Le respect du principe de l’équité

La loi Macron prévoyait que les bénéficiaires de la mise à disposition des données de la RATP devaient apporter leur contribution aux coûts de son fonctionnement. Ainsi, le montant des redevances dont devront s’acquitter les utilisateurs dépendra de la quantité des informations qu’ils demanderont. Les entreprises comme Citymapper qui utilisent une quantité importante d’informations dans un but commercial devront payer la redevance conséquente.
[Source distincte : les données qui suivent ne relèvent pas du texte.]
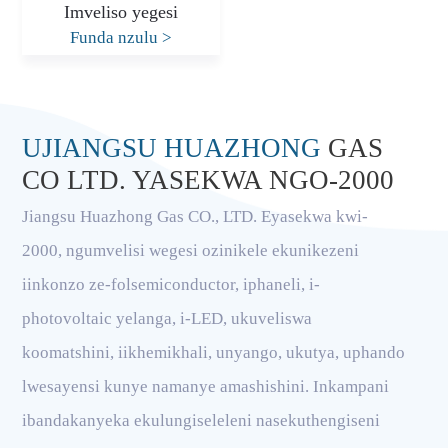
Imveliso yegesi
Funda nzulu
>
UJIANGSU HUAZHONG
GAS
CO LTD. YASEKWA NGO-2000
Jiangsu Huazhong Gas CO., LTD. Eyasekwa kwi-
2000, ngumvelisi wegesi ozinikele ekunikezeni
iinkonzo ze-folsemiconductor, iphaneli, i-
photovoltaic yelanga, i-LED, ukuveliswa
koomatshini, iikhemikhali, unyango, ukutya, uphando
lwesayensi kunye namanye amashishini. Inkampani
ibandakanyeka ekulungiseleleni nasekuthengiseni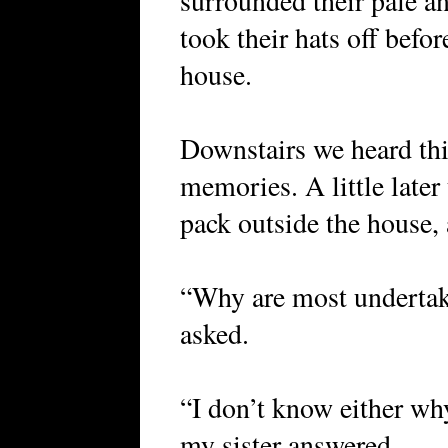
surrounded their pale a
took their hats off befor
house.
Downstairs we heard th
memories. A little later
pack outside the house, 
“Why are most undertak
asked.
“I don’t know either wh
my sister answered.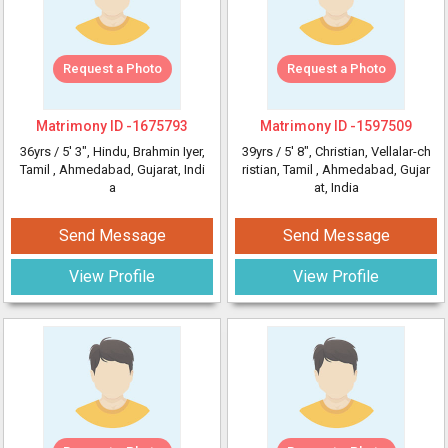
Request a Photo
Request a Photo
Matrimony ID -
1675793
Matrimony ID -
1597509
36yrs /
5' 3"
, Hindu, Brahmin Iyer,
39yrs /
5' 8"
, Christian, Vellalar-ch
Tamil
, Ahmedabad, Gujarat, Indi
ristian, Tamil
, Ahmedabad, Gujar
a
at, India
Send Message
Send Message
View Profile
View Profile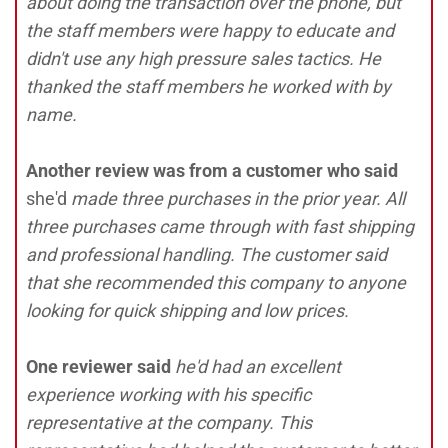
about doing the transaction over the phone, but
the staff members were happy to educate and
didn't use any high pressure sales tactics. He
thanked the staff members he worked with by
name.
Another review was from a customer who said
she'd
made three purchases in the prior year. All
three purchases came through with fast shipping
and professional handling. The customer said
that she recommended this company to anyone
looking for quick shipping and low prices.
One reviewer said
he'd had an excellent
experience working with his specific
representative at the company. This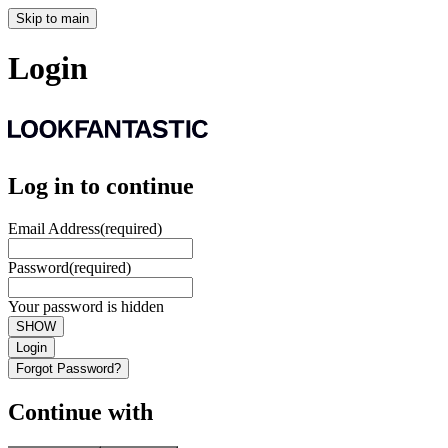
Skip to main
Login
Log in to continue
Email Address
(required)
Password
(required)
Your password is hidden
SHOW
Login
Forgot Password?
Continue with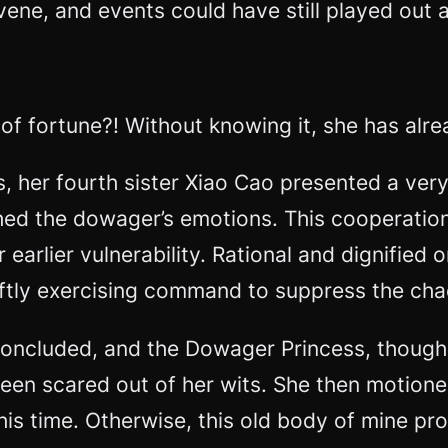
ne, and events could have still played out as 
ger of fortune?! Without knowing it, she has a
 her fourth sister Xiao Cao presented a ver
hed the dowager’s emotions. This cooperation
earlier vulnerability. Rational and dignified
wiftly exercising command to suppress the cha
d concluded, and the Dowager Princess, thou
been scared out of her wits. She then motione
this time. Otherwise, this old body of mine pr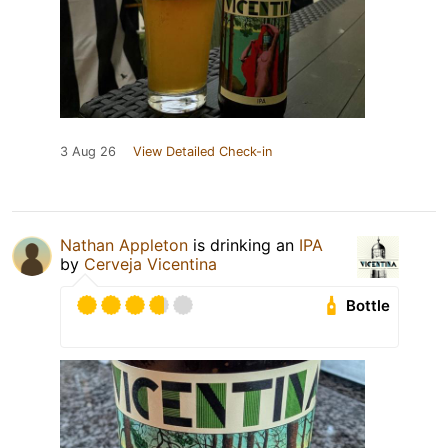
3 Aug 26
View Detailed Check-in
Nathan Appleton
is drinking an
IPA
by
Cerveja Vicentina
Bottle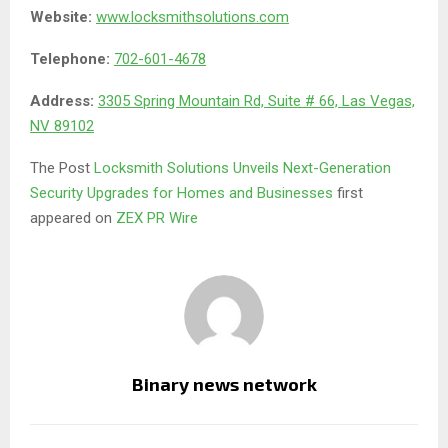
Website:
www.locksmithsolutions.com
Telephone:
702-601-4678
Address:
3305 Spring Mountain Rd, Suite # 66, Las Vegas,
NV 89102
The Post
Locksmith Solutions Unveils Next-Generation
Security Upgrades for Homes and Businesses
first
appeared on
ZEX PR Wire
Binary news network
Par contre, les entités ou personnes qui se contentent d’une quantité moindre d’informations bénéficieront de la gratuité. La RATP ne compte pas en rester là, car, outre l’ajout prévu pour ce premier trimestre 2017 - des informations sur les dérangements éventuels sur son réseau -, elle projette également d’ajouter des nouveautés tout aussi intéressantes.